New radiator was installed yesterday, because of severe leak. Radiator was topped off with coolant. White milky film observed in old radiator: mechanic indicates that this oil that has infiltrated the coolant system and that there is a leak in the engine.

After install, car was driven 4 miles and parked for 3 hours. Took the car out for a drive and pegged (overheat) the temperature gauge at mile 2 and was summarily turned off to prevent damage.

Attempts to refill coolant showed that it was down at least one gallon. Took the vehicle back to the mechanic at Advance Automotive and could not find the leak. Any guidance / tips to track down the leak are appreciated. Seriously considering a borescope because it is hard to see items.

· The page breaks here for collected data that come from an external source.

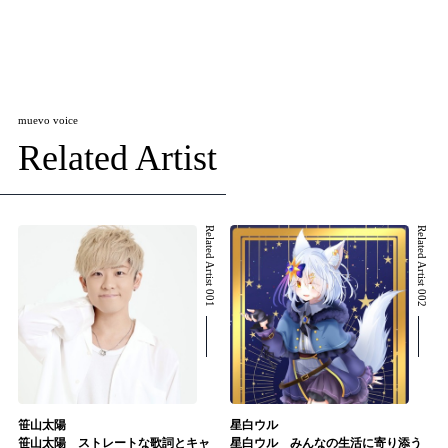
muevo voice
Related Artist
Related Artist 001
Related Artist 002
笹山太陽
星白ウル
笹山太陽 ストレートな歌詞とキャ
星白ウル みんなの生活に寄り添う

Diagnostic questions are also appreciated: thank you

Update: I am building a tire-valve radiator adaptor per this instruction: the intent is to pressurize the fluid with the hope that it will spurt fluid to locate the leak instead of the current slow trickle

  • Has the coolant level dropped since the second refill of coolant?
    – mikes
    Nov 28, 2016 at 11:27
  • Last night (day 2 after radiator install), a spot-check in garage confirms a slow leak persists. This leads to concluding that a leak must be found and corrected. This issue is separate from oil infiltration in the old radiator?
    – gatorback
    Nov 28, 2016 at 17:16

1 Answer 1


Finding oil in the coolant system most often means a broken head gasket. There is a tester that you can use to see if this is a problem, which costs $35 or so. Amazon has one here:


But you can find a similar tester in most auto parts stores. Basically it will show if there are combustion gasses getting into the water cooling system. Although this is not a direct measure of oil getting into the water, a blown head gasket is usually the most common cause of oil in the coolant.

  • Nice. Ordered the Amazon Combustion leak detector today. Seeking guidance on how to find coolant leak.